# Borzoi ( and a dobie pup) snow play..



## BorzoiMom (Nov 18, 2009)

_Fun day yesterday! _
_"Guard dog and the Lamb.." lol _
_







_
_"Full Speed Ahead" for little Stella- at a little over 6 months, she really had to work with this deep snow to keep up.._
_







_
_"Having a ball! " Oh yea- pure joy this snow stuff..._
_







_
_ ( the Doberman is my step sons and here for training for a bit..) _


----------



## BorzoiMom (Nov 18, 2009)

_Continued.. 
" Race ya..." _
_







_

_







_

_"WHOA- What is That?" _
_







_
_ Thats all for now.. _


----------



## Tahla9999 (Nov 21, 2008)

Having fun in the show, how adorable. Both the Borzoi and the doberman look like prancing horses!


----------



## BorzoiMom (Nov 18, 2009)

Tahla9999 said:


> Having fun in the show, how adorable. Both the Borzoi and the doberman look like prancing horses!

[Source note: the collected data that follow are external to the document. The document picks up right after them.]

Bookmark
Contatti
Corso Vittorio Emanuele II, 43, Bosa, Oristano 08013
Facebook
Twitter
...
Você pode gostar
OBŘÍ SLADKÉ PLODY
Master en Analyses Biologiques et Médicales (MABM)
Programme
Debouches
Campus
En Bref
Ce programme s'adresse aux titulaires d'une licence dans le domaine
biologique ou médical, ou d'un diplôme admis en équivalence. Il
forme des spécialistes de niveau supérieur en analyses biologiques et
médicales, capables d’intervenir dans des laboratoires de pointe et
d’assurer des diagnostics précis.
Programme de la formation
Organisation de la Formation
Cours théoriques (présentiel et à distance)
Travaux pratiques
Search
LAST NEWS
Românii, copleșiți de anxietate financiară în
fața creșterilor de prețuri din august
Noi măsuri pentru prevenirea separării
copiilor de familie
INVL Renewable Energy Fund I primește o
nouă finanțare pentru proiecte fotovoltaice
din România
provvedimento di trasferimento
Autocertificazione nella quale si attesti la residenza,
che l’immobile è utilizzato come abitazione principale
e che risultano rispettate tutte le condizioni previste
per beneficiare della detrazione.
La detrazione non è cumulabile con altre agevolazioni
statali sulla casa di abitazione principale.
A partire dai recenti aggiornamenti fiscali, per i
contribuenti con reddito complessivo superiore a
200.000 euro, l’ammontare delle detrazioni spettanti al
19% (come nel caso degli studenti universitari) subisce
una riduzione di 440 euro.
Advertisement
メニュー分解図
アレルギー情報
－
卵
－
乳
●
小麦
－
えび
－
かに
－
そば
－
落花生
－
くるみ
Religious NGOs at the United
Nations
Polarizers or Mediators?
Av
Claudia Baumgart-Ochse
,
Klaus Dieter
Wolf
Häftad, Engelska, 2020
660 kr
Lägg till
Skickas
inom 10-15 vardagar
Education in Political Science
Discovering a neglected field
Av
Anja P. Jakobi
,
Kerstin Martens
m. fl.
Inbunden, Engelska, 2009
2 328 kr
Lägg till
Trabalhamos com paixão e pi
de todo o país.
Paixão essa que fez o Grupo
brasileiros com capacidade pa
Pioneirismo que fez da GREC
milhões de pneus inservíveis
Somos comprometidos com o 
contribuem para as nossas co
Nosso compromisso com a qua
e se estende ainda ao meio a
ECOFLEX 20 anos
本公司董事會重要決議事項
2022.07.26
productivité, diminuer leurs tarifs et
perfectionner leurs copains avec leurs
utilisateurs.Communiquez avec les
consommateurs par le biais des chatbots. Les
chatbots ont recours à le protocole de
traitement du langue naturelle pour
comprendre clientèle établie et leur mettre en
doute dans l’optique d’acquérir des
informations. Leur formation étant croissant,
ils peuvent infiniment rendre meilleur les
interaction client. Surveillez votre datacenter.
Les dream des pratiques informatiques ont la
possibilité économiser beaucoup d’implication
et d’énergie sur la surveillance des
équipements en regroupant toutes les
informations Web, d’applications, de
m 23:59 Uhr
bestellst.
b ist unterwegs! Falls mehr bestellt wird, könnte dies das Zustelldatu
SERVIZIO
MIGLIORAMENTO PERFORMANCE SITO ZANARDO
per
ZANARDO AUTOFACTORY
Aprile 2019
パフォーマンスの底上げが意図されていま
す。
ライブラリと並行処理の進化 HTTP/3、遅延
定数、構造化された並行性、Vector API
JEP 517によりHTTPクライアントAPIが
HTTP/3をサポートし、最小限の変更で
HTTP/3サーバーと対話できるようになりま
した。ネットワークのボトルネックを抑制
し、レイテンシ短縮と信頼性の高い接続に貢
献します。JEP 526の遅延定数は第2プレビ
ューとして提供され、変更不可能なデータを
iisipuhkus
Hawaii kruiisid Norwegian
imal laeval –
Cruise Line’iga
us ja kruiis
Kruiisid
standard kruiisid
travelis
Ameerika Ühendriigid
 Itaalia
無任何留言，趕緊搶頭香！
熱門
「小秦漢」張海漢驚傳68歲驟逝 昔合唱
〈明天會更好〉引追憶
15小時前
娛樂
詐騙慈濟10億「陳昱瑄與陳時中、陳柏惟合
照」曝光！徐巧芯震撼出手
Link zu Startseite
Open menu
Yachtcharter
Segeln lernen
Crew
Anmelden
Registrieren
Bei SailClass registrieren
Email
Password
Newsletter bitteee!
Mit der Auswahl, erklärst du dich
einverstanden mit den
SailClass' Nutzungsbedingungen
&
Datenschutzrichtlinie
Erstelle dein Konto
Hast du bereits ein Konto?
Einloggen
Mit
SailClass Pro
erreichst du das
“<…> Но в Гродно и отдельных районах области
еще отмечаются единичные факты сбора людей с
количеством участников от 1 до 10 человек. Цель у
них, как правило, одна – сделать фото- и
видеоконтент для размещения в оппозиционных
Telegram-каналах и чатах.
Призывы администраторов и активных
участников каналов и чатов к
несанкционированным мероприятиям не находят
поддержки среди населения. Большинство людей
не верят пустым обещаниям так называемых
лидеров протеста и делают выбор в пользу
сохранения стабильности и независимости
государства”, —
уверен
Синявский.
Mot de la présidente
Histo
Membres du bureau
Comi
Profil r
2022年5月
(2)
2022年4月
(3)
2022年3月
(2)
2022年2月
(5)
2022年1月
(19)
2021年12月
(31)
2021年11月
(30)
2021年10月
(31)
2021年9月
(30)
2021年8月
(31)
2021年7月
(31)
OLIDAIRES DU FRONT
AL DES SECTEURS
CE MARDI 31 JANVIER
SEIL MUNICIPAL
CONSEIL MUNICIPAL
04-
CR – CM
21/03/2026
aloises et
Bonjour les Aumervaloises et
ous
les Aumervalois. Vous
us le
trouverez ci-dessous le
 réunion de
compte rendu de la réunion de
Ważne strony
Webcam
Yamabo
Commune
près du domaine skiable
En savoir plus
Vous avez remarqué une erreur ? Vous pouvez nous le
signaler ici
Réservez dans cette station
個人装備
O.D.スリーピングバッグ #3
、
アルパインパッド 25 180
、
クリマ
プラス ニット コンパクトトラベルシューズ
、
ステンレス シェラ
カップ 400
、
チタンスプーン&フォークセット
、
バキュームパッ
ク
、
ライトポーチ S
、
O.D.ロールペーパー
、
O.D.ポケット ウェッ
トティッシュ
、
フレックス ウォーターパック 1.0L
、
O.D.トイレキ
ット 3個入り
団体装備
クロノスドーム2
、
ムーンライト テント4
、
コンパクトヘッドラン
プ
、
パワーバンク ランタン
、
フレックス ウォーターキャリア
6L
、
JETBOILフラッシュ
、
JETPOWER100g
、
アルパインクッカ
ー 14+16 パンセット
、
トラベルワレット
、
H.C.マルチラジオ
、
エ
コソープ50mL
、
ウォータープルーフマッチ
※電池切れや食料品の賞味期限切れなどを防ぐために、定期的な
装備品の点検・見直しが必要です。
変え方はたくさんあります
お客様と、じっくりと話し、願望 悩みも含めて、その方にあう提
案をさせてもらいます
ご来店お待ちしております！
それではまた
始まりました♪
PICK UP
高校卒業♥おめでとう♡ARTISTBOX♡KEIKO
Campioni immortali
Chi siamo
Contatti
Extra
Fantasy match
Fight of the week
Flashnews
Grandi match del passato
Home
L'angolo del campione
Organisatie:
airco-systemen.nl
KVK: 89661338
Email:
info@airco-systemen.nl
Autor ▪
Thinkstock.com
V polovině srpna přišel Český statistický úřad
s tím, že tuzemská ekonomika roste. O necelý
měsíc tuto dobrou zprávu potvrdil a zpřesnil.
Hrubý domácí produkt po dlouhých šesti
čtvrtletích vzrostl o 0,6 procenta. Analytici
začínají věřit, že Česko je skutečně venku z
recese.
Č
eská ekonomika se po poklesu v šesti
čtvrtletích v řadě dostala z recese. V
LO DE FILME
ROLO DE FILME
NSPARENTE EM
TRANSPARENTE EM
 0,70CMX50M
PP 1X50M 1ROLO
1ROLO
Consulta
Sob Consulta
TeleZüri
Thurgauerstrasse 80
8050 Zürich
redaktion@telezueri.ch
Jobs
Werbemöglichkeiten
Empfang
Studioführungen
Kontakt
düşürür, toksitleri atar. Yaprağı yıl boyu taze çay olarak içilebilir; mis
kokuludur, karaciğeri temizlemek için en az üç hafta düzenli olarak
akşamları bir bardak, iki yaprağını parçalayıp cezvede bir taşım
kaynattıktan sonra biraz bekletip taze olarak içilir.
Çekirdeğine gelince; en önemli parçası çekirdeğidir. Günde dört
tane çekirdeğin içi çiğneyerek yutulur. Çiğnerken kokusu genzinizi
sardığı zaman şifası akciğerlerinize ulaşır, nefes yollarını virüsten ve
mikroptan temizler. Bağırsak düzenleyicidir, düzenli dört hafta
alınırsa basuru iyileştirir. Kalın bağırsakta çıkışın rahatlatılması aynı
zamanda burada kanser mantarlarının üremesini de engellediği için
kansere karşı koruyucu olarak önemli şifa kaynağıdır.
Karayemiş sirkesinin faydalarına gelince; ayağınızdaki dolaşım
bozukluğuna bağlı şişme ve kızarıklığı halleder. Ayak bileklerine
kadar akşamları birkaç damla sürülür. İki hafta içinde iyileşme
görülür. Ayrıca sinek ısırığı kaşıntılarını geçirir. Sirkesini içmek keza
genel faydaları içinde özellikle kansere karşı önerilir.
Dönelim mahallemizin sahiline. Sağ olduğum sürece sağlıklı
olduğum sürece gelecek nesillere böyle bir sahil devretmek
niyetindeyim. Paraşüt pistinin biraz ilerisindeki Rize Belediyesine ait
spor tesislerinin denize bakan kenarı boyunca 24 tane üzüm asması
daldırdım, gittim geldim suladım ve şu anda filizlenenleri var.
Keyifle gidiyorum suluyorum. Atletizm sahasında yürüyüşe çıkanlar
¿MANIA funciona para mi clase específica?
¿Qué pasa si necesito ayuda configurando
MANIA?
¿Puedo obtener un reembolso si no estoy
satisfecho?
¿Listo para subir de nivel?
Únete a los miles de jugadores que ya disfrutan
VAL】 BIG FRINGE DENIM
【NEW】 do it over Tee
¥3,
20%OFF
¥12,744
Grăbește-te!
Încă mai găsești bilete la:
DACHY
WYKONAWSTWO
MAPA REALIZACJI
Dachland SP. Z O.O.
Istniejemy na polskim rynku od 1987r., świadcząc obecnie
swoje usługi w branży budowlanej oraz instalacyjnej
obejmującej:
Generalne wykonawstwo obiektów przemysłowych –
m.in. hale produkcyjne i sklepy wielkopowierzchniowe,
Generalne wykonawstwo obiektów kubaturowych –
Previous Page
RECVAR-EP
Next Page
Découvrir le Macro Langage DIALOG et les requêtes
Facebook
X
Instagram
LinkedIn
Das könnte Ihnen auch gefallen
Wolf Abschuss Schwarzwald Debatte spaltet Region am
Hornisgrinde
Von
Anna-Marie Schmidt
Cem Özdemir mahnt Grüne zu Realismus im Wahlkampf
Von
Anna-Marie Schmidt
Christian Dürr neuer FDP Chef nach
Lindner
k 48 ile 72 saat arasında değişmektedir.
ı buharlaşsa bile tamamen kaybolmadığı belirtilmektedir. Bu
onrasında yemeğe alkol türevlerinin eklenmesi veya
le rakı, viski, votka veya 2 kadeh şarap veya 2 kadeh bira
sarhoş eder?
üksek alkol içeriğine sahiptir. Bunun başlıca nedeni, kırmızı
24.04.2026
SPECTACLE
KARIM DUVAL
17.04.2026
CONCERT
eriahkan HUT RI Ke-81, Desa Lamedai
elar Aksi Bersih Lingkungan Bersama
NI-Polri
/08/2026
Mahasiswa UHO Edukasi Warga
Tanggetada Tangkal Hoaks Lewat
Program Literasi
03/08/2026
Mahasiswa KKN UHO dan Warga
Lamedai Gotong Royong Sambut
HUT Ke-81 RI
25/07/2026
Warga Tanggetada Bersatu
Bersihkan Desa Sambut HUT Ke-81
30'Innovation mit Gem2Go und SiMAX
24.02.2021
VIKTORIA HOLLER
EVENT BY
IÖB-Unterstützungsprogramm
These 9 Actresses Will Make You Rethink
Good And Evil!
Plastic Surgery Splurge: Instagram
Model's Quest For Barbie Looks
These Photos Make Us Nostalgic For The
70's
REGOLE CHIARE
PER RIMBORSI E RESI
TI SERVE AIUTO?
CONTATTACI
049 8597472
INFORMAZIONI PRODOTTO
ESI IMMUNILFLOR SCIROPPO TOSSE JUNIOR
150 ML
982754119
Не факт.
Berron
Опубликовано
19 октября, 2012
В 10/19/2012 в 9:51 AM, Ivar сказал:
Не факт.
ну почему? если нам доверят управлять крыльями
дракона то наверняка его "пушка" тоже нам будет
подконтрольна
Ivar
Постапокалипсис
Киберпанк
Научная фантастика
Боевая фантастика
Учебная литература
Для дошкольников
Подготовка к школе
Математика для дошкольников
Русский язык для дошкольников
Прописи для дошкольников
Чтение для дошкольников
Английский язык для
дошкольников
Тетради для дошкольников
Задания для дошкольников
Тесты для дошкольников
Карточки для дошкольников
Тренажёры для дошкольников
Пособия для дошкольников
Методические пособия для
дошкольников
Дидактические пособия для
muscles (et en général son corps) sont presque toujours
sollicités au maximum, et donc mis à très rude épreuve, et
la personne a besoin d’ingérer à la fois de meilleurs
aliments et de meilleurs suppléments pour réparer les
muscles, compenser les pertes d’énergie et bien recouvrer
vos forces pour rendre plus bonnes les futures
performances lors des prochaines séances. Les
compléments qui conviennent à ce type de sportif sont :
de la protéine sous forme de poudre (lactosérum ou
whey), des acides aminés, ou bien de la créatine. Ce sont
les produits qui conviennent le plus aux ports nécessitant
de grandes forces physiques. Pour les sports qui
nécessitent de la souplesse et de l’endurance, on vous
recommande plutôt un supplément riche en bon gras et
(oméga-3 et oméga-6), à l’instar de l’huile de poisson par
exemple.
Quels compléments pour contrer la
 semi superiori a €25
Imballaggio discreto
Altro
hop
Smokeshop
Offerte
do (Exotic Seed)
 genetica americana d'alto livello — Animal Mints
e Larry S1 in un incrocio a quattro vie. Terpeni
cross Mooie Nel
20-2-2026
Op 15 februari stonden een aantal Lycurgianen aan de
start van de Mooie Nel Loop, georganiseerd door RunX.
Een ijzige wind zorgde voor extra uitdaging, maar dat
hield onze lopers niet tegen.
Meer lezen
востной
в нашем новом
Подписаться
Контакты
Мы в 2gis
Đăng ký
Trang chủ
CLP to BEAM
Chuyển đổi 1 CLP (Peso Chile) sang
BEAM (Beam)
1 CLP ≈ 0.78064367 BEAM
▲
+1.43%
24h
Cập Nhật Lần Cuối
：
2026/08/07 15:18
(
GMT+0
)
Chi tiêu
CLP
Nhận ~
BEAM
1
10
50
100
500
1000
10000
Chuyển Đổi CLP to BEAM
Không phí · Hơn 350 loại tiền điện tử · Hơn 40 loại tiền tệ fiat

 More like stampeding running horses...


----------



## BeauShel (May 20, 2007)

I love the pictures and expressions on their faces. Your borzoi are just gorgeous.


----------



## BorzoiMom (Nov 18, 2009)

Awwwwww Thank you.


----------



## Lisa_and_Willow. (Dec 18, 2007)

Looks like they had great fun!


----------